With a wild card soon to come in the form of Apple’s HomePod, we wanted to take a look at the original smart speakers and see how they stack up to each other, now that Google has had the better part of a year to gain some ground on Amazon. Yesterday, we looked at five things Google Home does better than the Echo and today we’re turning the tables.
Here are five things the Amazon Echo does better than Google Home:
This one is a simple numbers game. The Echo has seven microphones, five more than its counterpart from Google. Thus, it’s no surprise the Echo is much, much better at hearing users in a variety of situations. It also helps that the keyword is far simpler; it’s easier to say “Alexa” than “Okay Google” or “Hey Google.” The Echo is better at hearing me from far distances, through walls/other obstacles and when there is a good amount of surrounding noise, from fans, the TV, etc. The Google Home, in comparison, often struggles to hear me unless I’m speaking directly to it. Even if I’m only a few feet away, say on the other side of the couch from where my Home sits, I often have to repeat the wakeup phrase multiple times before the Home springs to action.

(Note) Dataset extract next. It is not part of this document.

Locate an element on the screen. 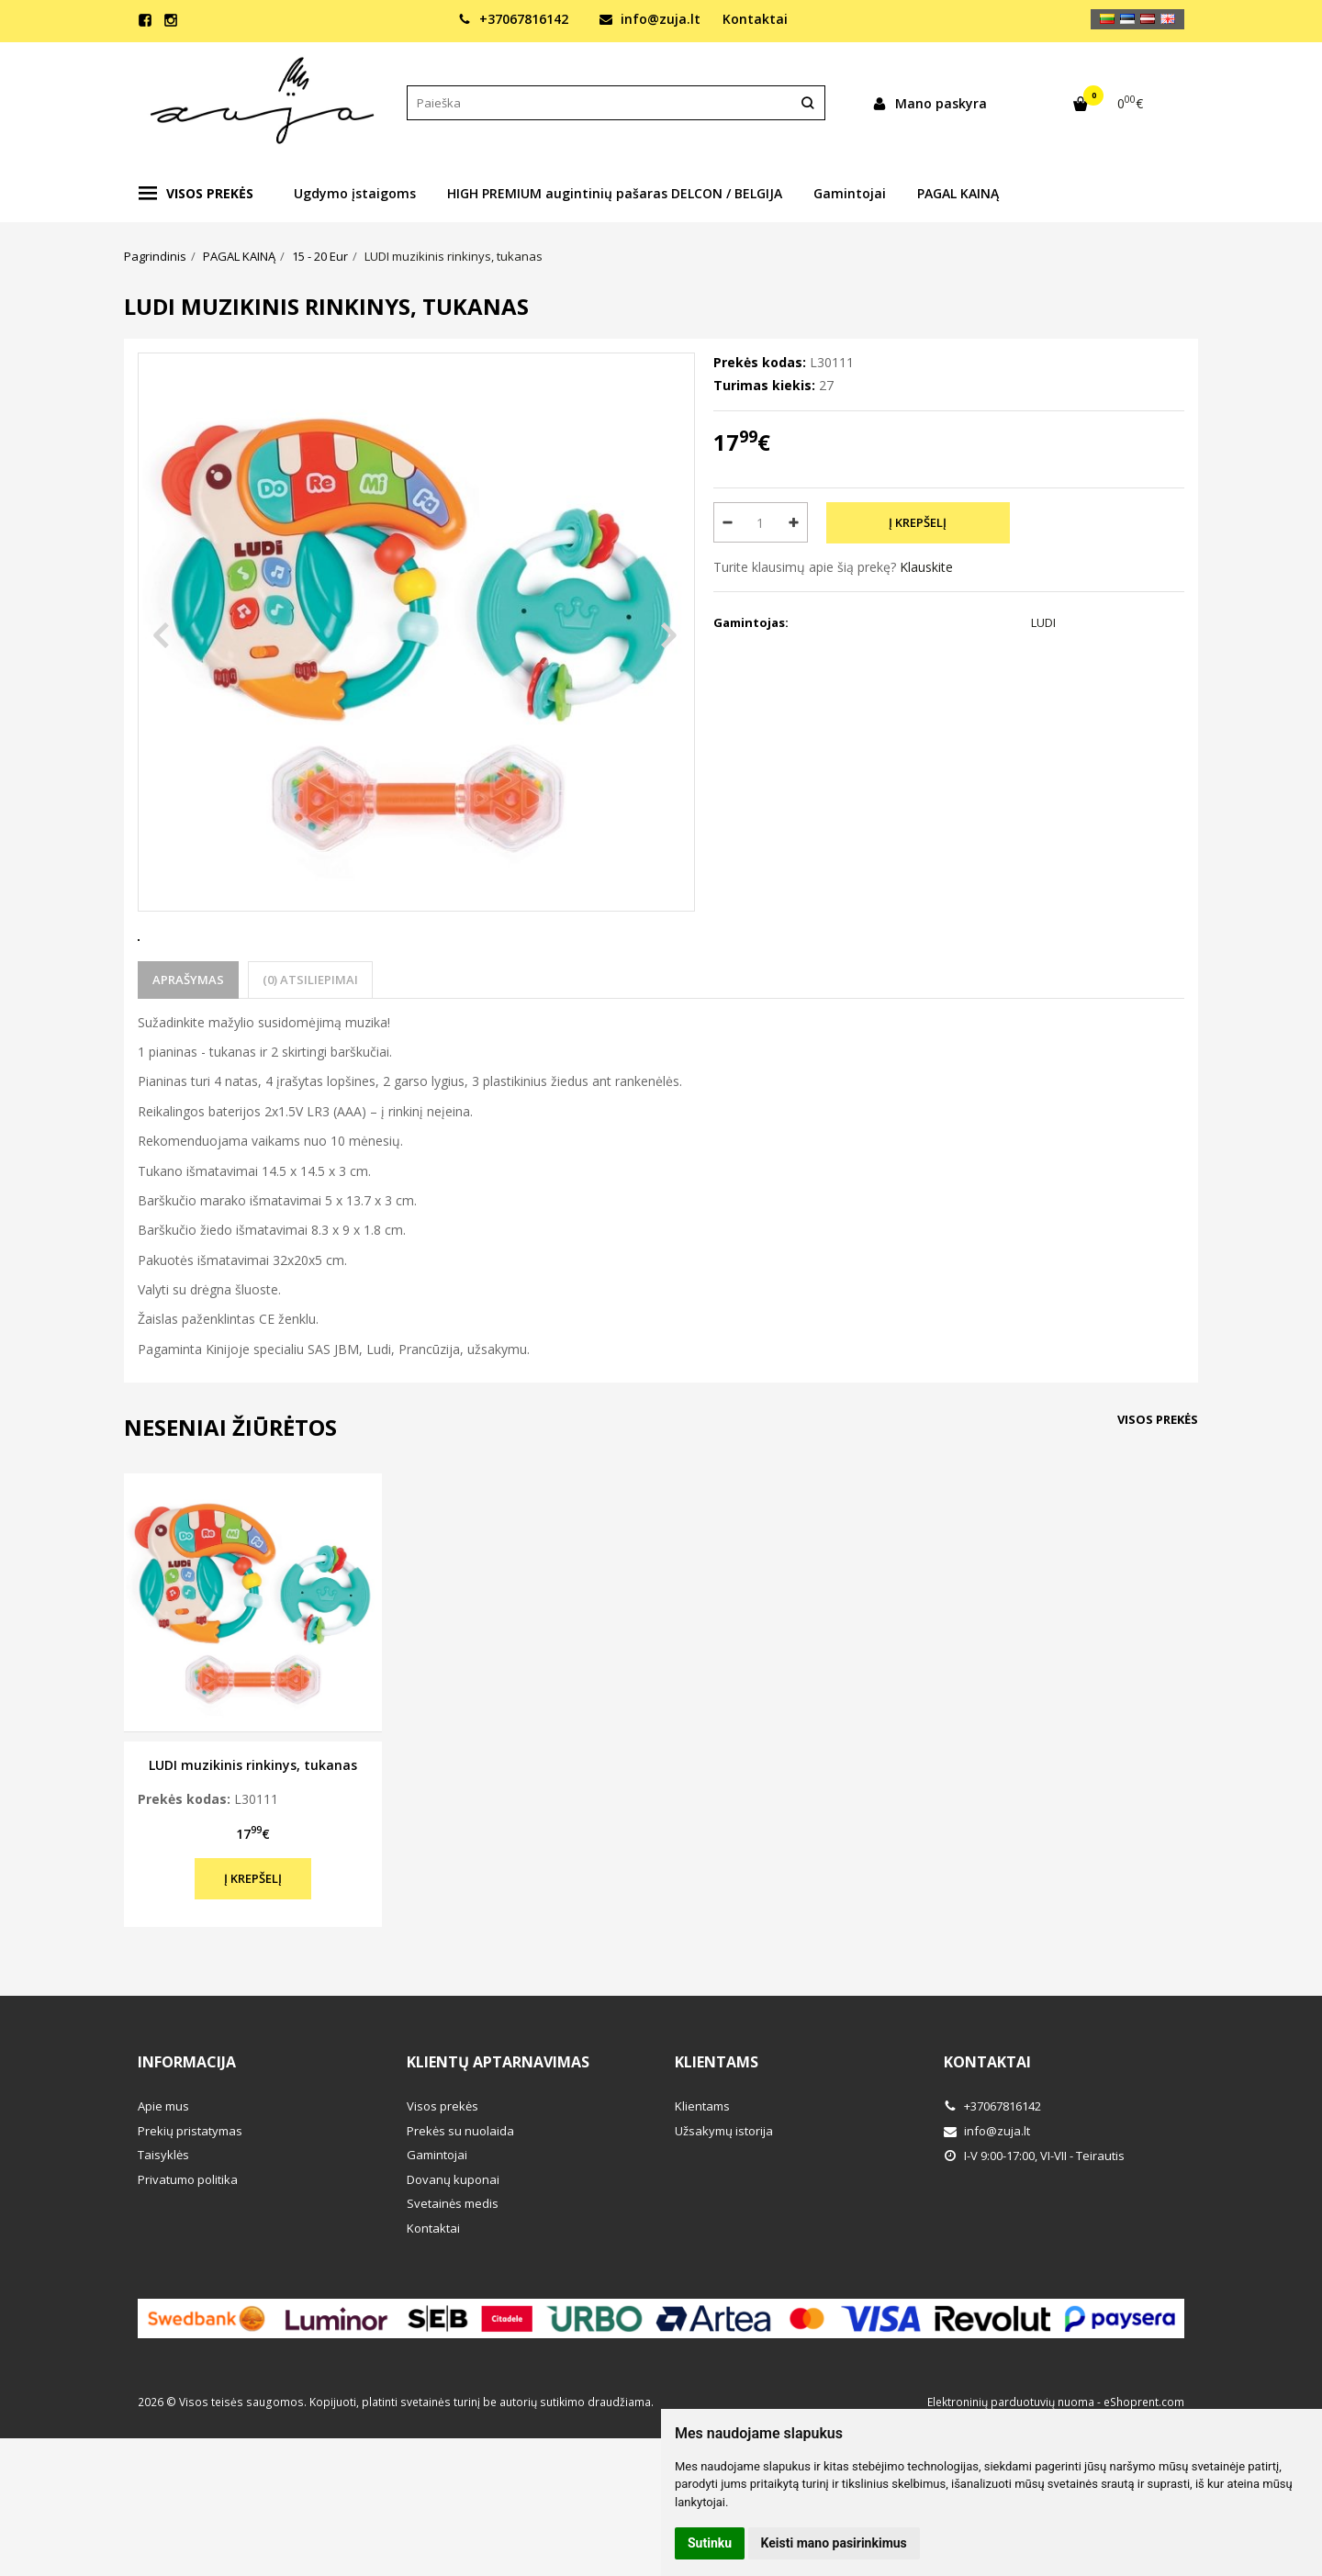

The built-in ecosystem of Kindle and Audible give the Echo an immense edge when it comes to audiobooks. If you’re a lover of listening to novels, there is no easier way to do it than with an Audible account and the Echo. As long as you keep everything synced, which is pretty easy to do in today’s world, you can simply ask Alexa to continue reading your book and she picks up wherever you left off. She can also read certain Kindle books that you’ve purchased or borrowed, even if it’s not the audiobook version.
An Echo for Everyone
Amazon’s biggest lead over the competition in the smart speaker race is its variety of Echo devices, targeting every kind of user and budget imaginable. As was smartly pointed out by David Pierce of Wired yesterday, companies shouldn’t be copying the Echo, they should be copying the Dot. With so many ways to break into the Echo ecosystem, Amazon has a huge advantage over Google, and Apple, once it hits the scene. If you’re interested in smart speakers, or virtual assistants, there is no better entry than the Echo Dot.

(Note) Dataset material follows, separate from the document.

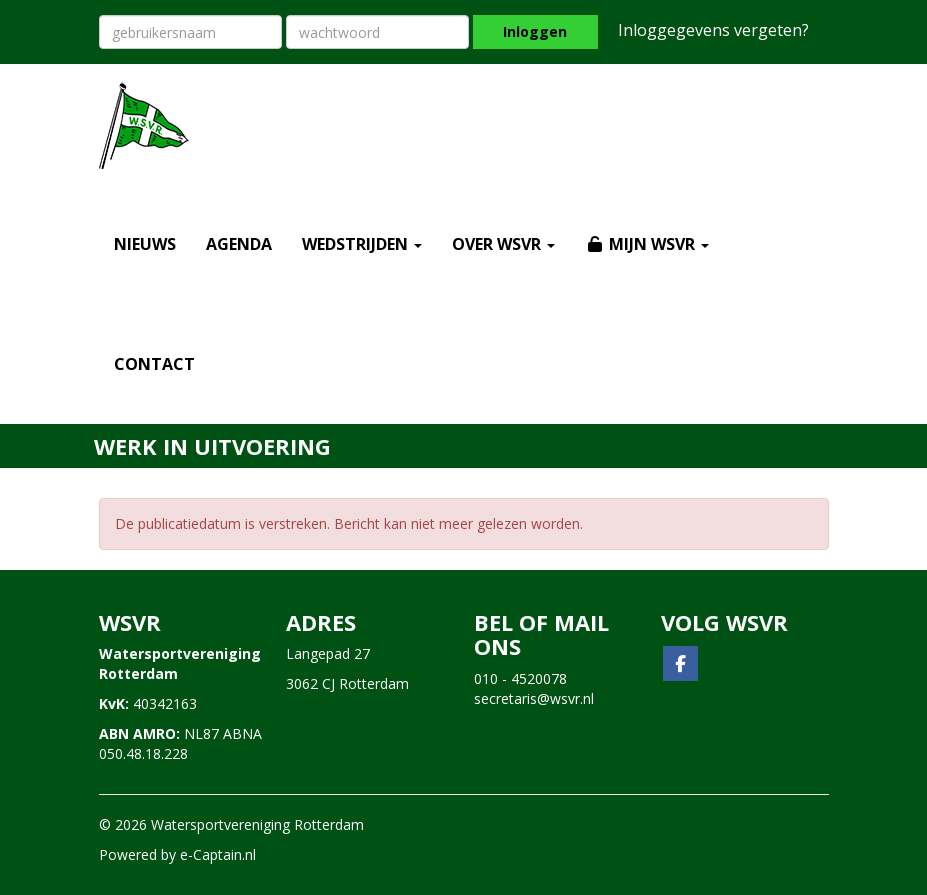 Image resolution: width=927 pixels, height=895 pixels. What do you see at coordinates (362, 244) in the screenshot?
I see `WEDSTRIJDEN` at bounding box center [362, 244].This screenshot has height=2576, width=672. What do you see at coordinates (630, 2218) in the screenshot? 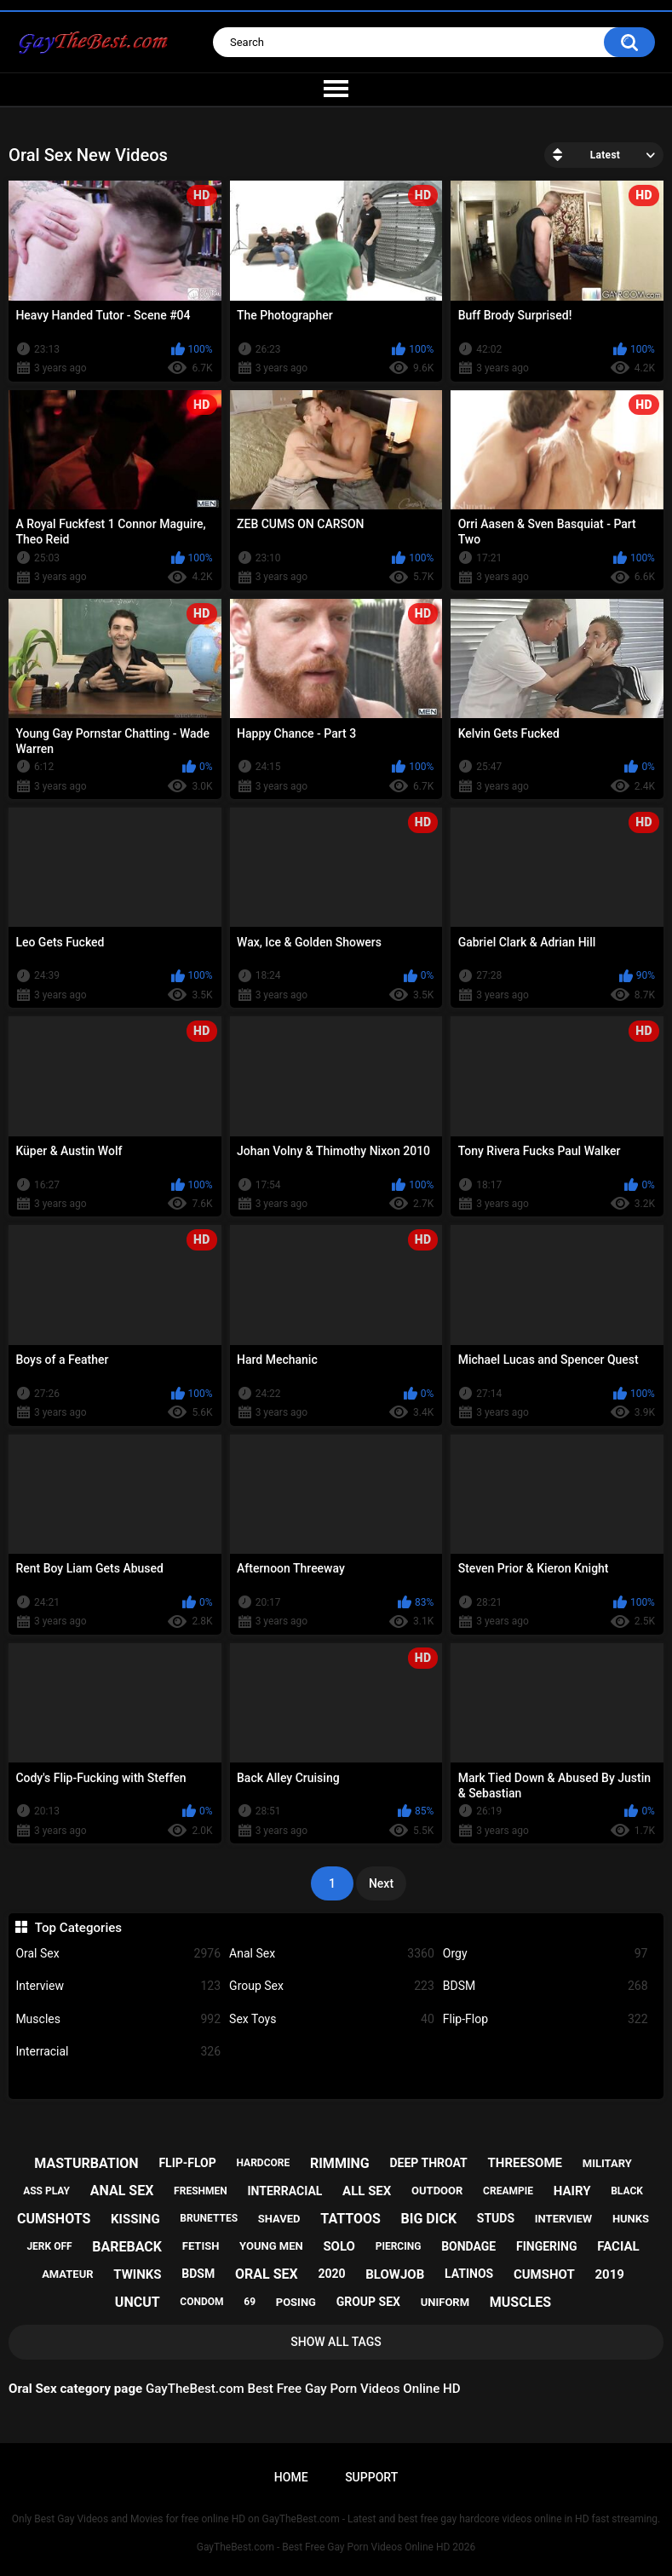
I see `hunks` at bounding box center [630, 2218].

The big question when Google first brought its smart speaker to market was whether it could catch up to Amazon in terms of support. Google has made strides in the Home’s first year, consistently adding new partners and, at this point, it has a lot of the major smart home manufacturers plus a decently robust list of services, what Google now calls “Assistant apps,” but the lead still belongs to Amazon. Not only does Alexa have support for all the major smart home manufacturers, but seemingly every manufacturer you could want, even a smaller company like Sengled. On top of that, there are thousands upon thousands of Skills users can employ to help make Alexa useful to them.

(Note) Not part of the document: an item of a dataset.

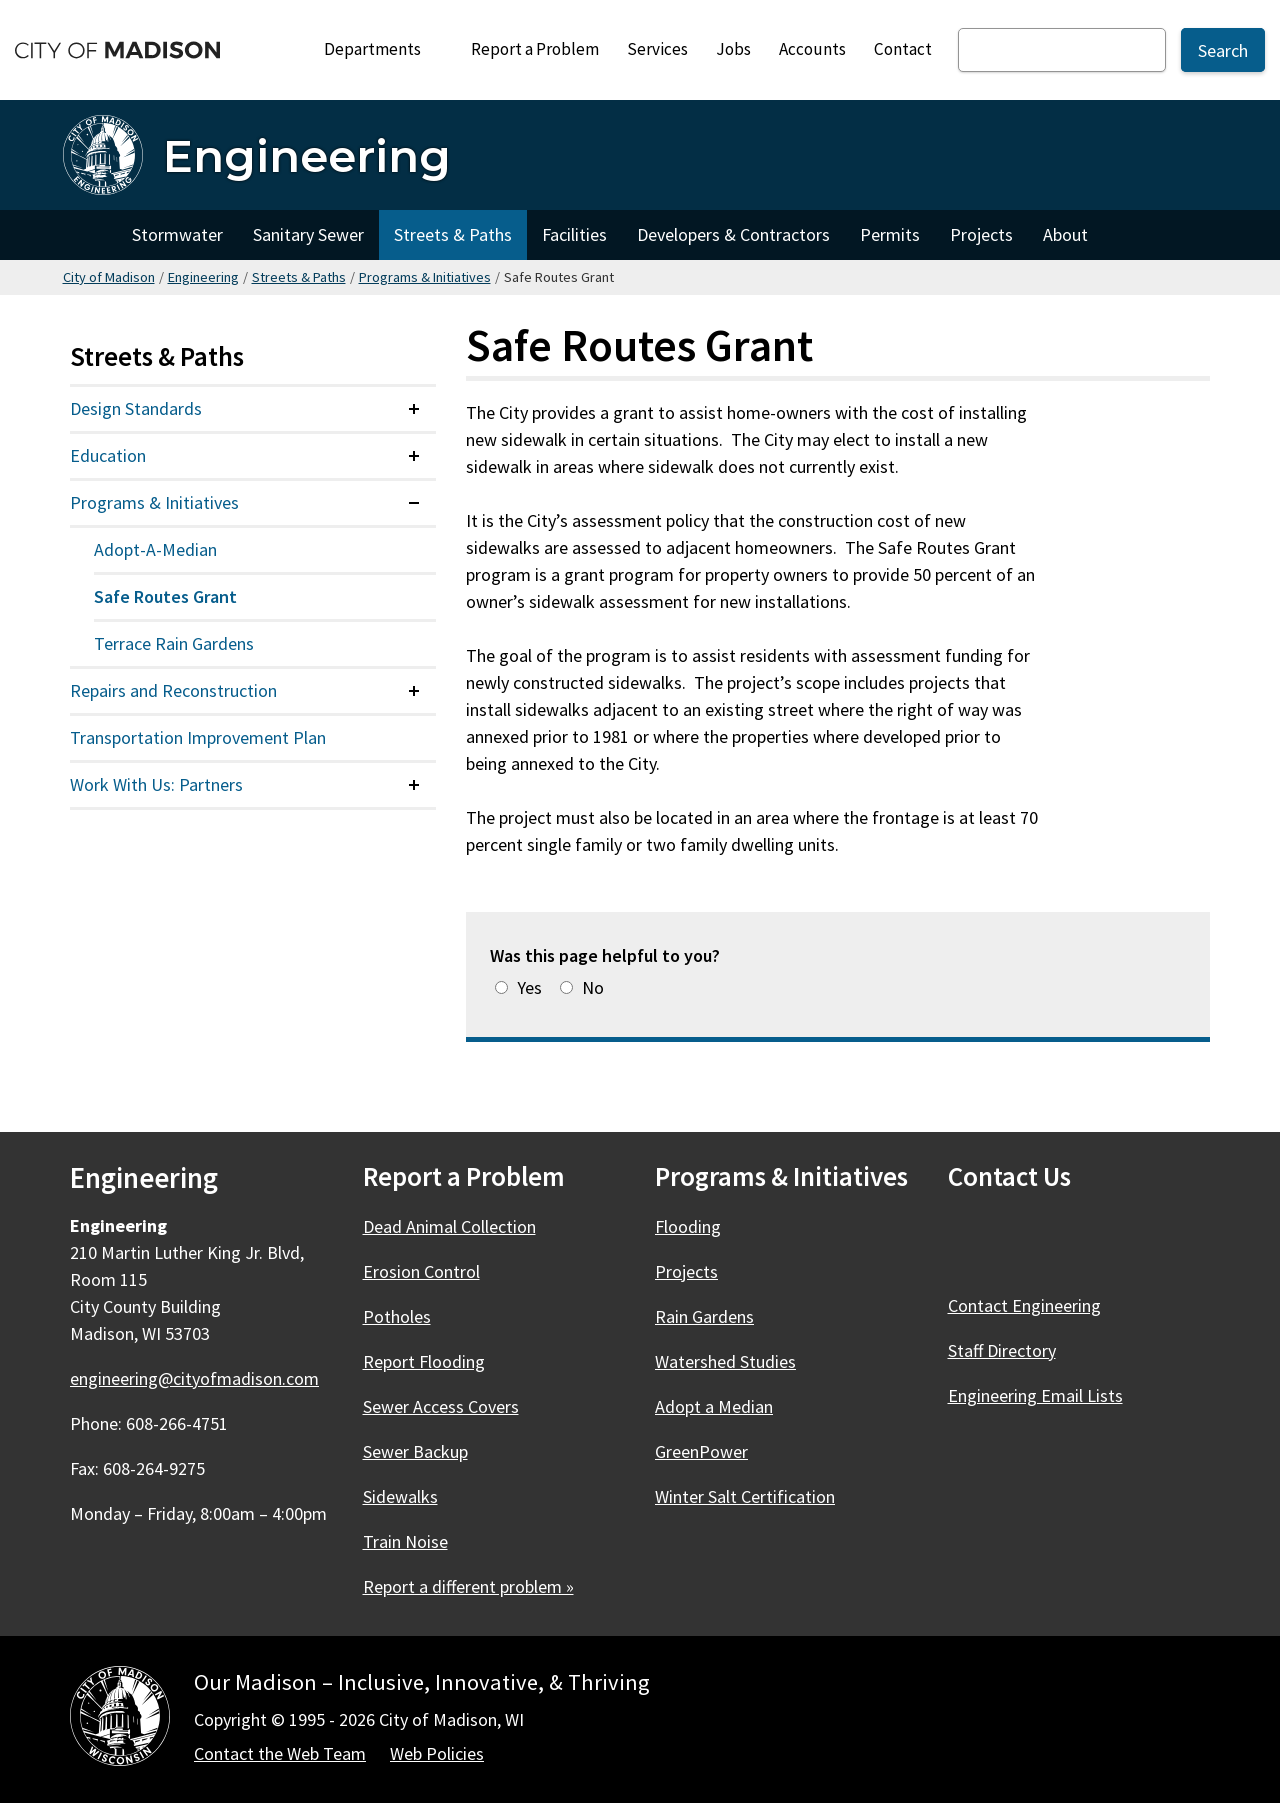 The image size is (1280, 1804). I want to click on Contact, so click(903, 49).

Neither the Echo nor Google Home offer enough in the audio department to be the designated go-to speaker in your home, but there is no denying the convenience of telling Alexa or the Google Assistant to play a song and have it just start playing, without the need to dig out your phone and tussle with Spotify’s counterintuitive UI. For that reason, I imagine lots of people are listening to music on their smart speakers. I believe it’s one of the reasons Apple focused so much on audio quality with its forthcoming HomePod. Until that device hits shelves and we have a chance to see how it sounds, the champion of audio quality in the smart speaker race is the full-sized Echo. It offers a fuller, more well-rounded sound when compared to Google Home, which emits more muddied tunes. By audio industry standards, the Echo is nothing to get excited about, but if you just want to listen to a few jams while doing the dishes, Alexa can deliver.